● Task goal: Transcribe all of the data exactly. Images stay out.
[[ Data in this exercise, beginning ]]
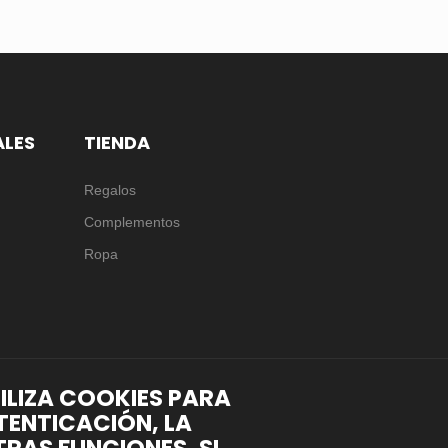
ALES
TIENDA
Regalos
Complementos
Ropa
TILIZA COOKIES PARA
TENTICACIÓN, LA
RAS FUNCIONES. SI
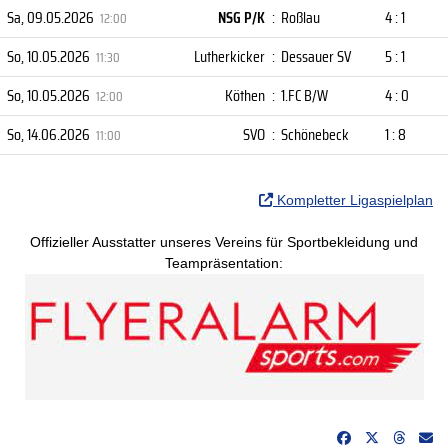
Sa, 09.05.2026
NSG P/K
:
Roßlau
4 : 1
12:00
So, 10.05.2026
Lutherkicker
:
Dessauer SV
5 : 1
11:30
So, 10.05.2026
Köthen
:
1.FC B/W
4 : 0
12:00
So, 14.06.2026
SVO
:
Schönebeck
1 : 8
11:00
Kompletter Ligaspielplan
Offizieller Ausstatter unseres Vereins für Sportbekleidung und
Teampräsentation:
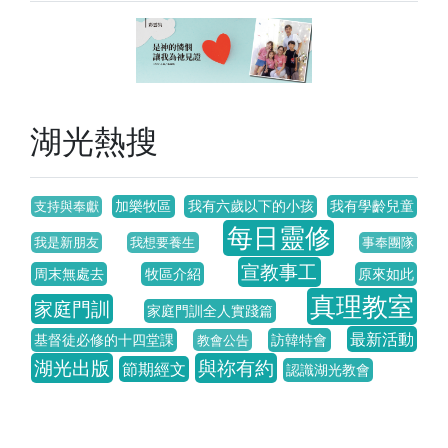
湖光熱搜
加樂牧區
我有六歲以下的小孩
我有學齡兒童
支持與奉獻
每日靈修
我是新朋友
我想要養生
事奉團隊
宣教事工
周末無處去
牧區介紹
原來如此
真理教室
家庭門訓
家庭門訓全人實踐篇
最新活動
基督徒必修的十四堂課
訪韓特會
教會公告
湖光出版
與祢有約
節期經文
認識湖光教會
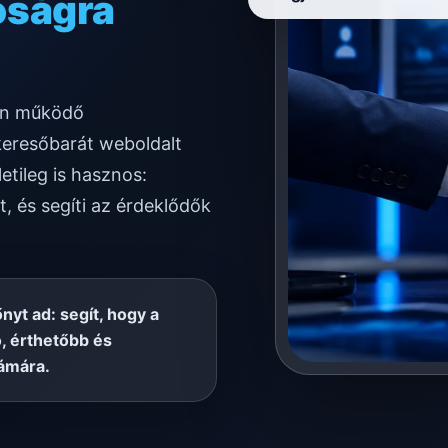
ködésre
tén működő
keresőbarát weboldalt
etileg is hasznos:
t, és segíti az érdeklődők
őnyt ad: segít, hogy a
, érthetőbb és
ámára.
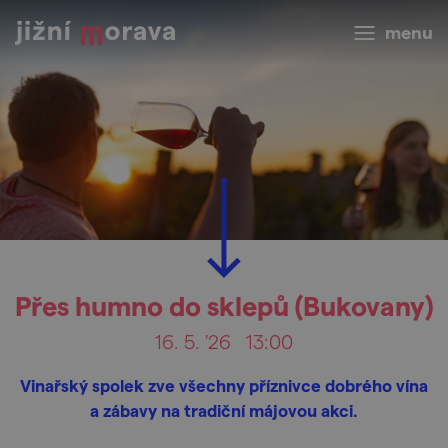
menu
Přes humno do sklepů (Bukovany)
16. 5. '26
13:00
Vinařský spolek zve všechny příznivce dobrého vína
a zábavy na tradiční májovou akci.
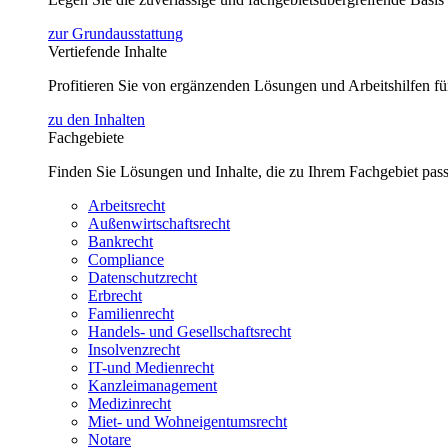
zur Grundausstattung
Vertiefende Inhalte
Profitieren Sie von ergänzenden Lösungen und Arbeitshilfen 
zu den Inhalten
Fachgebiete
Finden Sie Lösungen und Inhalte, die zu Ihrem Fachgebiet pas
Arbeitsrecht
Außenwirtschaftsrecht
Bankrecht
Compliance
Datenschutzrecht
Erbrecht
Familienrecht
Handels- und Gesellschaftsrecht
Insolvenzrecht
IT-und Medienrecht
Kanzleimanagement
Medizinrecht
Miet- und Wohneigentumsrecht
Notare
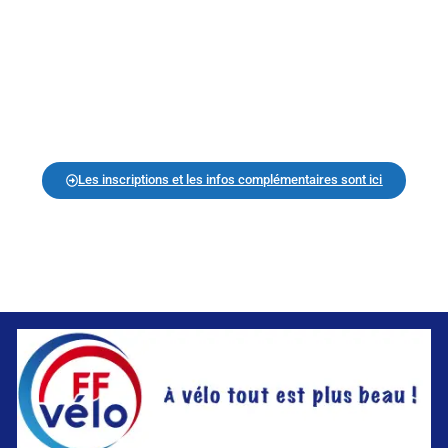
Les inscriptions et les infos complémentaires sont ici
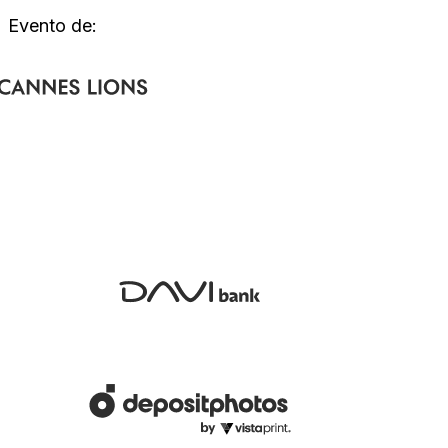
Evento de:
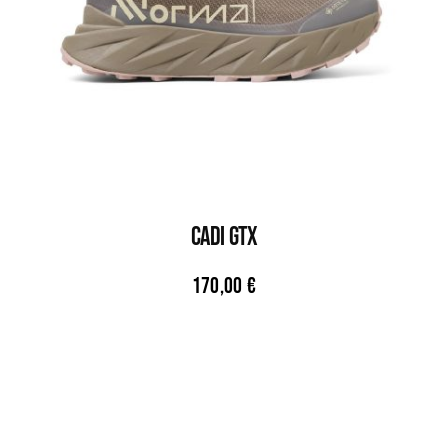
CADI GTX
170,00
€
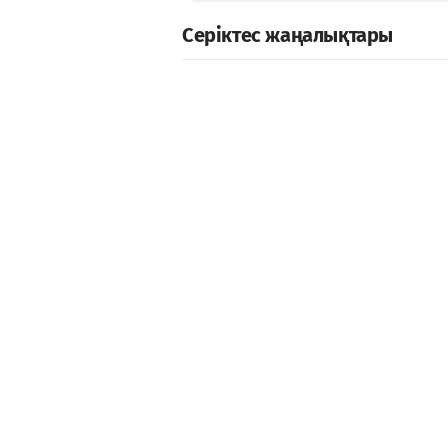
Серіктес жаңалықтары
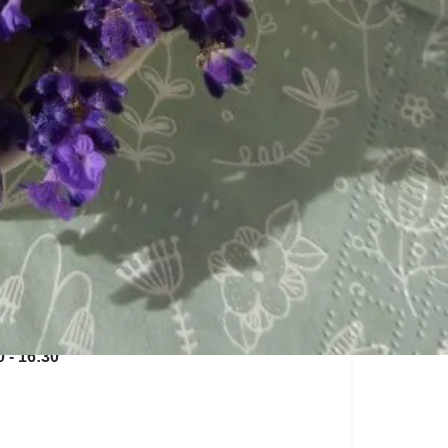
0 - 16:30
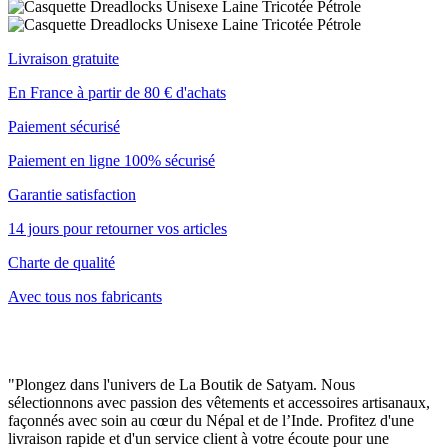
Livraison gratuite
En France à partir de 80 € d'achats
Paiement sécurisé
Paiement en ligne 100% sécurisé
Garantie satisfaction
14 jours pour retourner vos articles
Charte de qualité
Avec tous nos fabricants
"Plongez dans l'univers de La Boutik de Satyam. Nous
sélectionnons avec passion des vêtements et accessoires artisanaux,
façonnés avec soin au cœur du Népal et de l’Inde. Profitez d'une
livraison rapide et d'un service client à votre écoute pour une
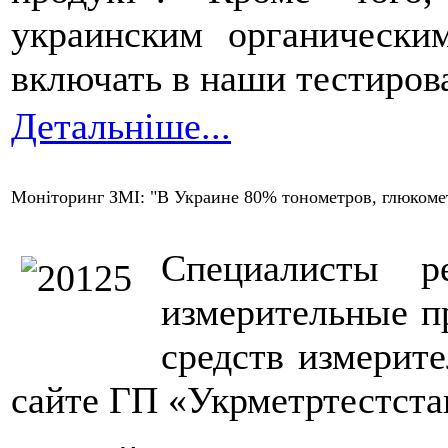
украинским органически
включать в наши тестиров
Детальніше...
Моніторинг ЗМІ: "В Украине 80% тонометров, глюкомет
Специалисты р
измерительные п
средств измерит
сайте ГП «Укрметртестста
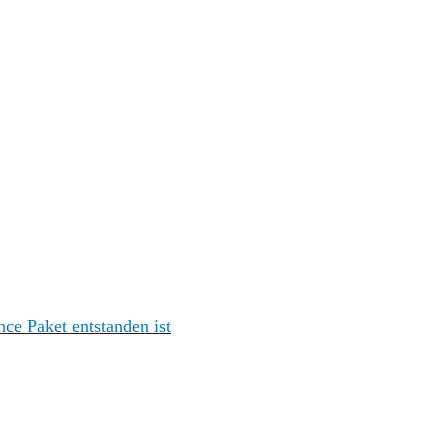
e Paket entstanden ist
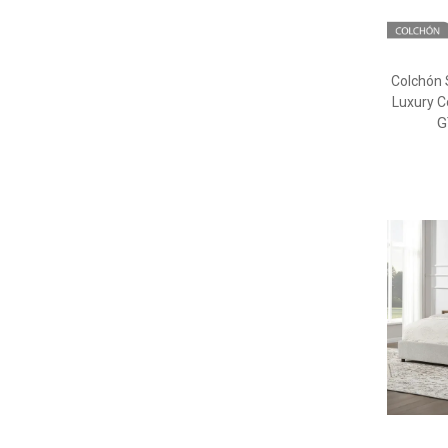
Colchón
Luxury Co
G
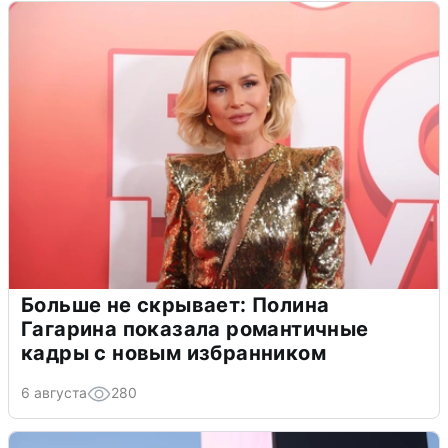
Больше не скрывает: Полина
Гагарина показала романтичные
кадры с новым избранником
6 августа
280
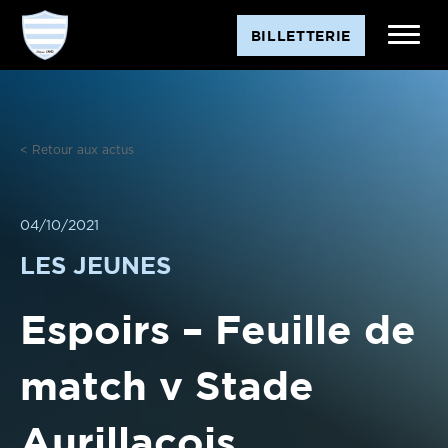
Aller
BILLETTERIE
au
contenu
< Retour aux actus
04/10/2021
LES JEUNES
Espoirs – Feuille de
match v Stade
Aurillacois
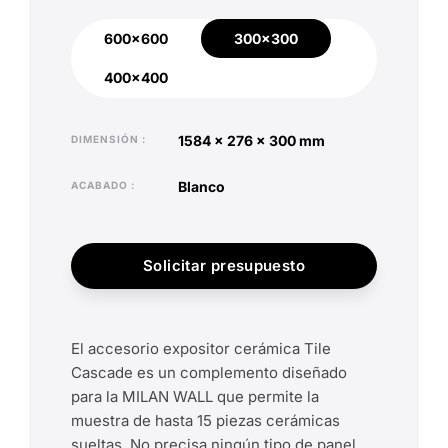
600x600
300x300
600x600
300x300
400x400
400x400
1584 x 276 x 300 mm
DIMENSIÓN
blanco
ACABADO
Solicitar presupuesto
El accesorio expositor cerámica Tile
Cascade es un complemento diseñado
para la MILAN WALL que permite la
muestra de hasta 15 piezas cerámicas
sueltas. No precisa ningún tipo de panel.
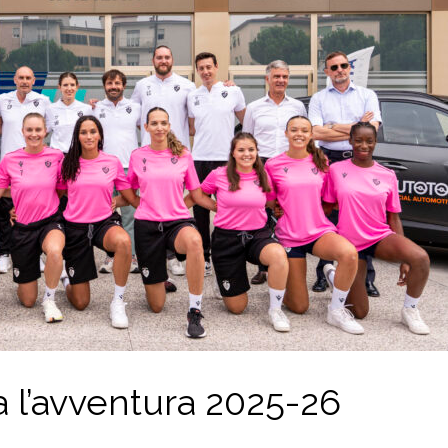
a l’avventura 2025-26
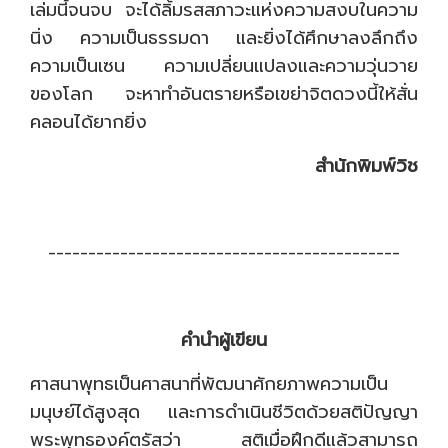
เล่มนี้จนจบ จะได้ลิ้มรสสภาวะแห่งความสงบในความ
นิ่ง ความเป็นธรรมดา และยิ่งได้ศึกษาลงลึกถึง
ความเป็นเซน ความเปลี่ยนแปลงและความวุ่นวาย
ของโลก จะหาทำอันตรายหรือเขย่าจิตดวงนี้ให้สั่น
คลอนได้ยากยิ่ง
สำนักพิมพ์วิช
--------------------------------------------
คำนำผู้เขียน
ศาสนาพุทธเป็นศาสนาที่พัฒนาศักยภาพความเป็น
มนุษย์ได้สูงสุด และการดำเนินชีวิตด้วยสติปัญญา
พระพุทธองค์ตรัสว่า สติเมื่อฝึกดีแล้วสามารถ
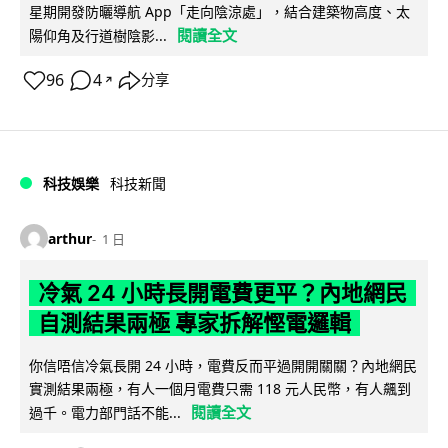
星期開發防曬導航 App「走向陰涼處」，結合建築物高度、太
閱讀全文
陽仰角及行道樹陰影...
96
4
分享
↗
科技娛樂
科技新聞
arthur
1 日
冷氣 24 小時長開電費更平？內地網民
自測結果兩極 專家拆解慳電邏輯
你信唔信冷氣長開 24 小時，電費反而平過開開關關？內地網民
實測結果兩極，有人一個月電費只需 118 元人民幣，有人飆到
閱讀全文
過千。電力部門話不能...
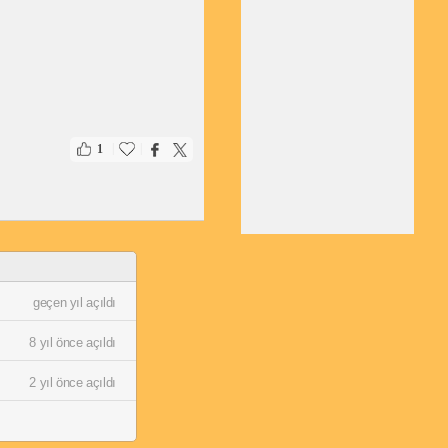
|
|
1
geçen yıl açıldı
8 yıl önce açıldı
2 yıl önce açıldı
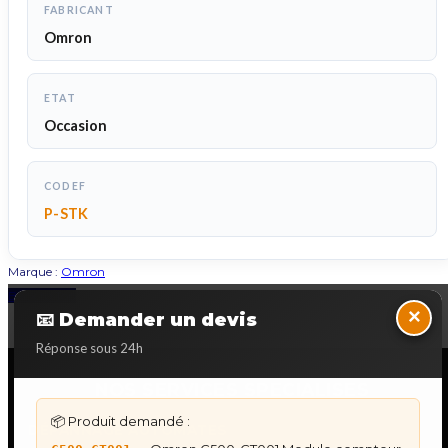
FABRICANT
Omron
ETAT
Occasion
CODEF
P-STK
Marque :
Omron
Back to Top
×
📧 Demander un devis
Réponse sous 24h
NOS SERVICES SPECIALISES
📦 Produit demandé :
DÉPANNAGE AUTOMATES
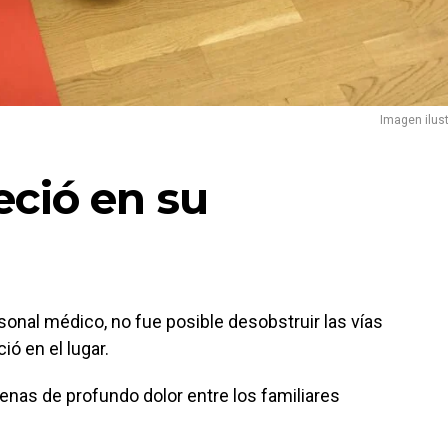
Imagen ilust
eció en su
rsonal médico, no fue posible desobstruir las vías
ió en el lugar.
enas de profundo dolor entre los familiares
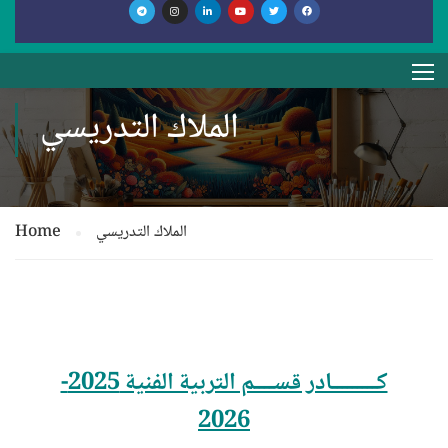
الملاك التدريسي
الملاك التدريسي
Home
كـــــــــادر قســــم التربية الفنية 2025-
2026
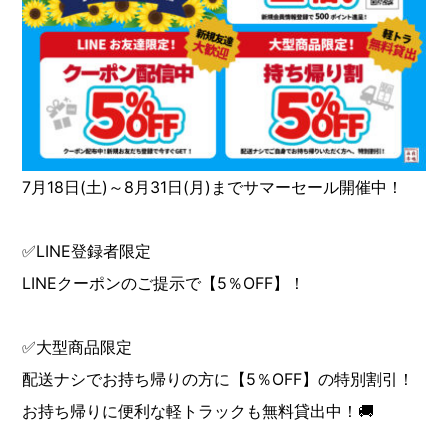
7月18日(土)～8月31日(月)までサマーセール開催中！
✅LINE登録者限定
LINEクーポンのご提示で【5％OFF】！
✅大型商品限定
配送ナシでお持ち帰りの方に【5％OFF】の特別割引！
お持ち帰りに便利な軽トラックも無料貸出中！🚚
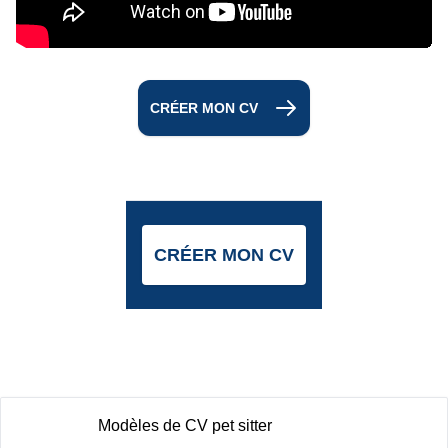
CRÉER MON CV
CRÉER MON CV
Modèles de CV pet sitter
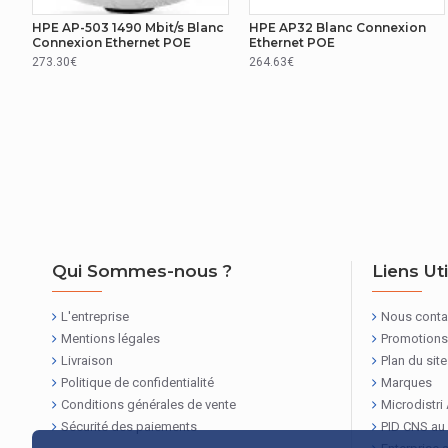
Fonctions de l?antenne
Integrat
HPE AP-503 1490 Mbit/s Blanc
HPE AP32 Blanc Connexion
Connexion Ethernet POE
Ethernet POE
ERGONOMIE
273.30€
264.63€
Port de càble antivol
Oui
GESTION D'ÉNERGIE
Consommation (max)
23,3 W
RÉSEAU
Algorithme de sécurité soutenu
WMM,WP
Qui Sommes-nous ?
Liens Ut
DESIGN
L'entreprise
Nous conta
Mentions légales
Promotions
Positionnement
Plafond,
Livraison
Plan du site
Politique de confidentialité
Marques
REPRÉSENTATION / RÉALISATION
Conditions générales de vente
Microdistri
Sécurité des paiements
PID CNS au
2,4 GHz
Oui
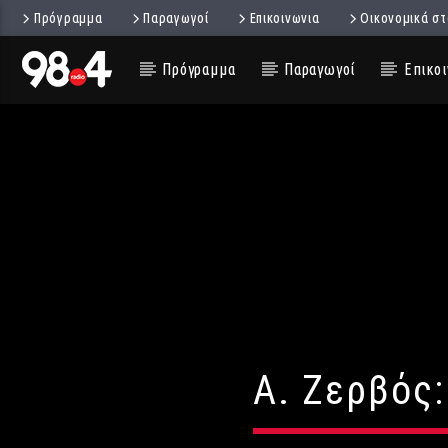
Πρόγραμμα
Παραγωγοί
Επικοινωνια
Οικονομικά στ
Πρόγραμμα
Παραγωγοί
Επικοι
Α. Ζερβός:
[[ Data in this exercise, end ]]
● Exercise answer:
ALES
TIENDA
Regalos
Complementos
Ropa
TILIZA COOKIES PARA
TENTICACIÓN, LA
RAS FUNCIONES. SI
Sa, 09.05.2026
NSG P/K
:
Roßlau
4 : 1
12:00
So, 10.05.2026
Lutherkicker
:
Dessauer SV
5 : 1
11:30
So, 10.05.2026
Köthen
:
1.FC B/W
4 : 0
12:00
So, 14.06.2026
SVO
:
Schönebeck
1 : 8
11:00
Kompletter Ligaspielplan
Offizieller Ausstatter unseres Vereins für Sportbekleidung und
Teampräsentation:
湖光熱搜
加樂牧區
我有六歲以下的小孩
我有學齡兒童
支持與奉獻
每日靈修
我是新朋友
我想要養生
事奉團隊
宣教事工
周末無處去
牧區介紹
原來如此
真理教室
家庭門訓
家庭門訓全人實踐篇
最新活動
基督徒必修的十四堂課
訪韓特會
教會公告
湖光出版
與祢有約
節期經文
認識湖光教會
ködésre
tén működő
keresőbarát weboldalt
etileg is hasznos:
t, és segíti az érdeklődők
őnyt ad: segít, hogy a
, érthetőbb és
ámára.
menu
Přes humno do sklepů (Bukovany)
16. 5. '26
13:00
Vinařský spolek zve všechny příznivce dobrého vína
a zábavy na tradiční májovou akci.
zur Grundausstattung
Vertiefende Inhalte
Profitieren Sie von ergänzenden Lösungen und Arbeitshilfen 
zu den Inhalten
Fachgebiete
Finden Sie Lösungen und Inhalte, die zu Ihrem Fachgebiet pas
Arbeitsrecht
Außenwirtschaftsrecht
Bankrecht
Compliance
Datenschutzrecht
Erbrecht
Familienrecht
Handels- und Gesellschaftsrecht
Insolvenzrecht
IT-und Medienrecht
Kanzleimanagement
Medizinrecht
Miet- und Wohneigentumsrecht
Notare
Les inscriptions et les infos complémentaires sont ici
Evento de:
CADI GTX
170,00
€
Серіктес жаңалықтары
0 - 16:30
Livraison gratuite
En France à partir de 80 € d'achats
Paiement sécurisé
Paiement en ligne 100% sécurisé
Garantie satisfaction
14 jours pour retourner vos articles
Charte de qualité
Avec tous nos fabricants
"Plongez dans l'univers de La Boutik de Satyam. Nous
sélectionnons avec passion des vêtements et accessoires artisanaux,
façonnés avec soin au cœur du Népal et de l’Inde. Profitez d'une
livraison rapide et d'un service client à votre écoute pour une
украинским органически
включать в наши тестиров
Детальніше...
Моніторинг ЗМІ: "В Украине 80% тонометров, глюкомет
Специалисты р
измерительные п
средств измерит
сайте ГП «Укрметртестста
e Paket entstanden ist
Colchón
Luxury Co
G
Больше не скрывает: Полина
Гагарина показала романтичные
кадры с новым избранником
6 августа
280
Aller
BILLETTERIE
au
contenu
< Retour aux actus
04/10/2021
LES JEUNES
Espoirs – Feuille de
match v Stade
Aurillacois
600x600
300x300
600x600
300x300
400x400
400x400
1584 x 276 x 300 mm
DIMENSIÓN
blanco
ACABADO
Solicitar presupuesto
El accesorio expositor cerámica Tile
Cascade es un complemento diseñado
para la MILAN WALL que permite la
muestra de hasta 15 piezas cerámicas
sueltas. No precisa ningún tipo de panel.
a l’avventura 2025-26
เล่มนี้จนจบ จะได้ลิ้มรสสภาวะแห่งความสงบในความ
นิ่ง ความเป็นธรรมดา และยิ่งได้ศึกษาลงลึกถึง
ความเป็นเซน ความเปลี่ยนแปลงและความวุ่นวาย
ของโลก จะหาทำอันตรายหรือเขย่าจิตดวงนี้ให้สั่น
คลอนได้ยากยิ่ง
สำนักพิมพ์วิช
--------------------------------------------
คำนำผู้เขียน
ศาสนาพุทธเป็นศาสนาที่พัฒนาศักยภาพความเป็น
มนุษย์ได้สูงสุด และการดำเนินชีวิตด้วยสติปัญญา
พระพุทธองค์ตรัสว่า สติเมื่อฝึกดีแล้วสามารถ
星期開發防曬導航 App「走向陰涼處」，結合建築物高度、太
閱讀全文
陽仰角及行道樹陰影...
96
4
分享
↗
科技娛樂
科技新聞
arthur
1 日
冷氣 24 小時長開電費更平？內地網民
自測結果兩極 專家拆解慳電邏輯
你信唔信冷氣長開 24 小時，電費反而平過開開關關？內地網民
實測結果兩極，有人一個月電費只需 118 元人民幣，有人飆到
閱讀全文
過千。電力部門話不能...
|
|
1
geçen yıl açıldı
8 yıl önce açıldı
2 yıl önce açıldı
FABRICANT
Omron
ETAT
Occasion
CODEF
P-STK
Marque :
Omron
Back to Top
×
📧 Demander un devis
Réponse sous 24h
NOS SERVICES SPECIALISES
📦 Produit demandé :
DÉPANNAGE AUTOMATES
Imagen ilust
eció en su
rsonal médico, no fue posible desobstruir las vías
ió en el lugar.
enas de profundo dolor entre los familiares
الملاك التدريسي
الملاك التدريسي
Home
كـــــــــادر قســــم التربية الفنية 2025-
2026
7月18日(土)～8月31日(月)までサマーセール開催中！
✅LINE登録者限定
LINEクーポンのご提示で【5％OFF】！
✅大型商品限定
配送ナシでお持ち帰りの方に【5％OFF】の特別割引！
お持ち帰りに便利な軽トラックも無料貸出中！🚚
CRÉER MON CV
CRÉER MON CV
Modèles de CV pet sitter
Fonctions de l?antenne
Integrat
HPE AP-503 1490 Mbit/s Blanc
HPE AP32 Blanc Connexion
Connexion Ethernet POE
Ethernet POE
ERGONOMIE
273.30€
264.63€
Port de càble antivol
Oui
GESTION D'ÉNERGIE
Consommation (max)
23,3 W
RÉSEAU
Algorithme de sécurité soutenu
WMM,WP
Qui Sommes-nous ?
Liens Ut
DESIGN
L'entreprise
Nous conta
Mentions légales
Promotions
Positionnement
Plafond,
Livraison
Plan du site
Politique de confidentialité
Marques
REPRÉSENTATION / RÉALISATION
Conditions générales de vente
Microdistri
Sécurité des paiements
PID CNS au
2,4 GHz
Oui
Πρόγραμμα
Παραγωγοί
Επικοινωνια
Οικονομικά στ
Πρόγραμμα
Παραγωγοί
Επικοι
Α. Ζερβός:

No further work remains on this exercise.